As Najarian explained on CNBC’s Dec. 22 “Fast Money,” Madoff got his reputation on Wall Street in the payment for order flow business. That’s when a brokerage firm receives a payment as compensation for directing the order to the different parties that can execute the order at a lower cost.
“First of all you needed something that was very credible, because what he started off with was very credible,” Najarian said. “As we both know, Dylan, he was in the payment for order flow business before anybody else. That meant folks that he was buying on the bid and selling on the offer back when the spread on NASDAQ stocks was 50 cents wide.”
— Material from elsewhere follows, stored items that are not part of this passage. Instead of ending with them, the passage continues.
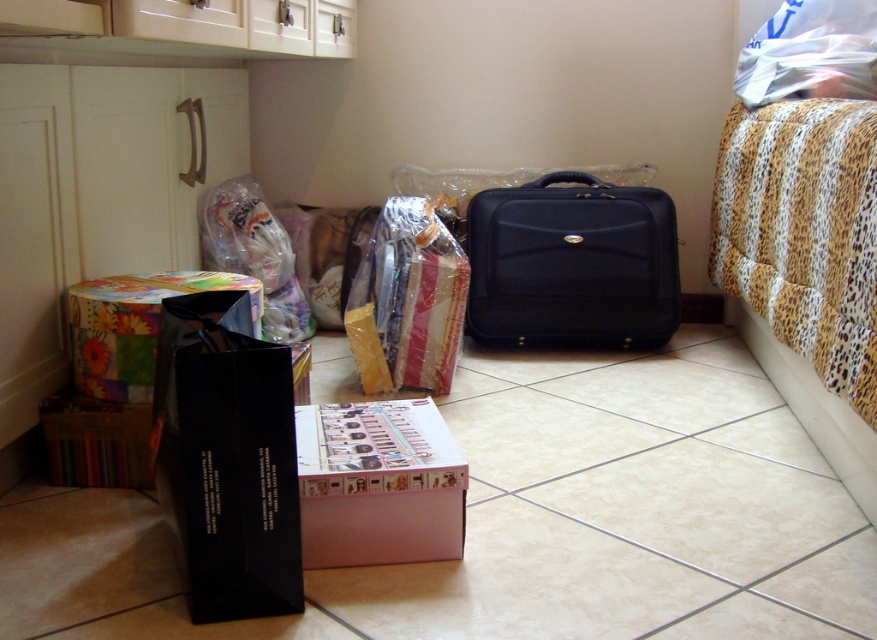 Does black glossy bag at lower left come behind matte cardboard box at lower left?

That is False.

Consider the image. Who is positioned more to the left, black glossy bag at lower left or matte cardboard box at lower left?

Positioned to the left is matte cardboard box at lower left.

The width and height of the screenshot is (877, 640). Describe the element at coordinates (227, 458) in the screenshot. I see `black glossy bag at lower left` at that location.

In order to click on black glossy bag at lower left in this screenshot , I will do `click(227, 458)`.

Does point (298, 339) come behind point (120, 420)?

Yes, point (298, 339) is behind point (120, 420).

Who is positioned more to the right, translucent plastic bag at upper left or matte cardboard box at lower left?

Positioned to the right is translucent plastic bag at upper left.

Find the location of a particular element. This screenshot has width=877, height=640. translucent plastic bag at upper left is located at coordinates (254, 253).

At what (x,y) coordinates should I click in order to perform the action: click on translucent plastic bag at upper left. Please return your answer as a coordinate pair (x, y). Looking at the image, I should click on (254, 253).

Who is lower down, leopard print fabric bed at right or matte black briefcase at center?

leopard print fabric bed at right is lower down.

Who is taller, leopard print fabric bed at right or matte black briefcase at center?

With more height is leopard print fabric bed at right.

Identify the location of leopard print fabric bed at right. The height and width of the screenshot is (640, 877). (804, 266).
For years, Madoff was successful in the payment for order flow business. But, as Najarian and “Fast Money” host Dylan Ratigan pointed out, as stocks made the transition from fractions to decimals – the decimalization of the exchanges – the payment for order flow business became less lucrative.
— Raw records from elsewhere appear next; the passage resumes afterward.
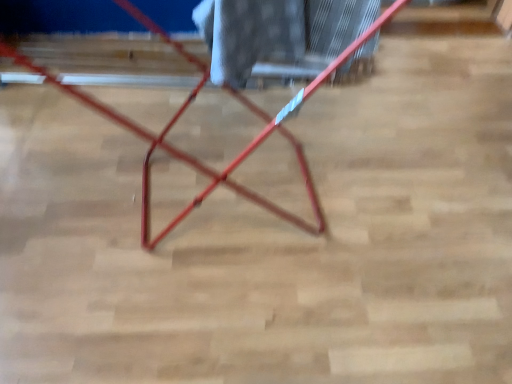 Locate an element on the screen. white textured fabric at center is located at coordinates (278, 35).

The image size is (512, 384). What do you see at coordinates (278, 35) in the screenshot? I see `white textured fabric at center` at bounding box center [278, 35].

Measure the distance between point (318, 26) and camera.

Point (318, 26) is 1.18 meters from camera.

Image resolution: width=512 pixels, height=384 pixels. What do you see at coordinates (183, 151) in the screenshot?
I see `metallic red ladder at center` at bounding box center [183, 151].

Image resolution: width=512 pixels, height=384 pixels. I want to click on metallic red ladder at center, so click(x=183, y=151).

Measure the distance between point (147, 184) and camera.

Point (147, 184) is 1.51 meters from camera.

What is the approximate height of metallic red ladder at center?

metallic red ladder at center is 33.49 inches in height.

In order to click on white textured fabric at center in this screenshot , I will do `click(278, 35)`.

Based on their positions, is white textured fabric at center located to the left or right of metallic red ladder at center?

white textured fabric at center is positioned on metallic red ladder at center's right side.

Is white textured fabric at center in front of or behind metallic red ladder at center in the image?

white textured fabric at center is positioned farther from the viewer than metallic red ladder at center.

Which is more distant, (272,4) or (149,19)?

The point (149,19) is behind.

From the image's perspective, is white textured fabric at center above metallic red ladder at center?

Yes.

From a real-world perspective, who is located higher, white textured fabric at center or metallic red ladder at center?

white textured fabric at center.

Which object is thinner, white textured fabric at center or metallic red ladder at center?

With smaller width is white textured fabric at center.

From their relative heights in the image, would you say white textured fabric at center is taller or shorter than metallic red ladder at center?

white textured fabric at center is shorter than metallic red ladder at center.

Considering the sizes of objects white textured fabric at center and metallic red ladder at center in the image provided, who is bigger, white textured fabric at center or metallic red ladder at center?

metallic red ladder at center is bigger.

Would you say white textured fabric at center is outside metallic red ladder at center?

That's incorrect, white textured fabric at center is not completely outside metallic red ladder at center.

Is white textured fabric at center not close to metallic red ladder at center?

No, white textured fabric at center is in close proximity to metallic red ladder at center.

Is white textured fabric at center turned away from metallic red ladder at center?

Yes, white textured fabric at center is positioned with its back facing metallic red ladder at center.

How different are the orientations of white textured fabric at center and metallic red ladder at center in degrees?

The facing directions of white textured fabric at center and metallic red ladder at center are 0.00119 degrees apart.

Measure the distance from white textured fabric at center to metallic red ladder at center.

white textured fabric at center is 11.15 inches from metallic red ladder at center.

Locate an element on the screen. The height and width of the screenshot is (384, 512). laundry above the metallic red ladder at center (from a real-world perspective) is located at coordinates 278,35.

Is metallic red ladder at center to the left of white textured fabric at center from the viewer's perspective?

Correct, you'll find metallic red ladder at center to the left of white textured fabric at center.

Is the depth of metallic red ladder at center less than that of white textured fabric at center?

Yes.

Is point (165, 146) closer to camera compared to point (366, 5)?

No, (165, 146) is behind (366, 5).

Consider the image. From the image's perspective, is metallic red ladder at center located above or below white textured fabric at center?

From the image's perspective, metallic red ladder at center appears below white textured fabric at center.

From a real-world perspective, between metallic red ladder at center and white textured fabric at center, who is vertically lower?

metallic red ladder at center.

Between metallic red ladder at center and white textured fabric at center, which one has smaller width?

Thinner between the two is white textured fabric at center.

Considering the relative sizes of metallic red ladder at center and white textured fabric at center in the image provided, is metallic red ladder at center shorter than white textured fabric at center?

No.

Between metallic red ladder at center and white textured fabric at center, which one has larger size?

Bigger between the two is metallic red ladder at center.

Is white textured fabric at center surrounded by metallic red ladder at center?

Yes, white textured fabric at center is a part of metallic red ladder at center.

Are metallic red ladder at center and white textured fabric at center beside each other?

No.

Is metallic red ladder at center facing towards white textured fabric at center?

Yes.

What's the angular difference between metallic red ladder at center and white textured fabric at center's facing directions?

0.00119 degrees separate the facing orientations of metallic red ladder at center and white textured fabric at center.

How distant is metallic red ladder at center from white textured fabric at center?

metallic red ladder at center is 11.15 inches away from white textured fabric at center.

Image resolution: width=512 pixels, height=384 pixels. In order to click on furniture in front of the white textured fabric at center in this screenshot , I will do click(183, 151).

This screenshot has height=384, width=512. What are the coordinates of `furniture that is on the left side of white textured fabric at center` in the screenshot? It's located at (183, 151).

This screenshot has height=384, width=512. In order to click on furniture below the white textured fabric at center (from the image's perspective) in this screenshot , I will do coord(183,151).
“So, this runs for years and years,” Najarian explained. “You stay quiet about it, you zip your lip, you make as much as you can and then when it runs out gas, Dylan … now the spigots are being turned off. And now perhaps you’re starting to feel the pinch. You know, the collar’s getting a little tight – so what do you do? You go to the press.”
According to Najarian it made sense for Madoff to start generating press to attract investors.
“What I did over the past week is that I was looking up articles for when was the first time Bernie started showing up in the press?” Najarian said. “And if I’m right and it was the late 80s – that’s when I’d say, just using my forensic hat, that’s when I’d say he was likely to have started this Ponzi.”
Najarian was correct about Madoff’s earliest appearances in the media, as the results from a Nexis search reveal. And he started showing up prominently in mainstream media around the time the payment for order flow practice started receiving regulatory scrutiny from lawmakers. Madoff was a defender of the practice and was cited in a May 16, 1993 Associated Press story, “Paying for Stock Orders: Bribery or Competitive Edge?”
Madoff then appeared in some prominent magazine articles. Ironically, he was featured in a 1999Forbes magazine article about the rise of the online trader and the prelude to the dot.com bubble. “The problem is, there is no buffer between the customer and his own tools of self-destruction,” Madoff said in the Jan. 25, 1999 issue of Forbes.
Madoff’s media appearances increased throughout the 1990s and into this decade. Najarian claimed that was an effort by Madoff to draw more attention to himself.
“Because then you can bring the suckers to you,” Najarian said. “In other words, if I go to the press – I’m not going to go to the press when I can still make 50-cent wide spreads, but as those margins get eroded and as everybody else gets into this business, which we both know they did – everybody on Wall Street was in the payment for order flow business, buying order flow from customers because they said I’m faster than them and I can trade on the bid/ask spread – if everybody gets into that business all of a sudden he can’t make enough money to pay the first investors.”
Nexis shows Madoff made three appearances in The Economists, twice each in Forbes and Fortune and once in BusinessWeek during the 1990s.
“So now he needs to go out and get additional investors,” Najarian explained. “You get press from Forbes, you get it from Barron’s, you get it from Fortune and all the rest, and they come to you. And now you can say, ‘Hey, I’m sort of full. Maybe I can take a little. That’s I say – I don’t know these for facts, but I say the writing is on the wall.”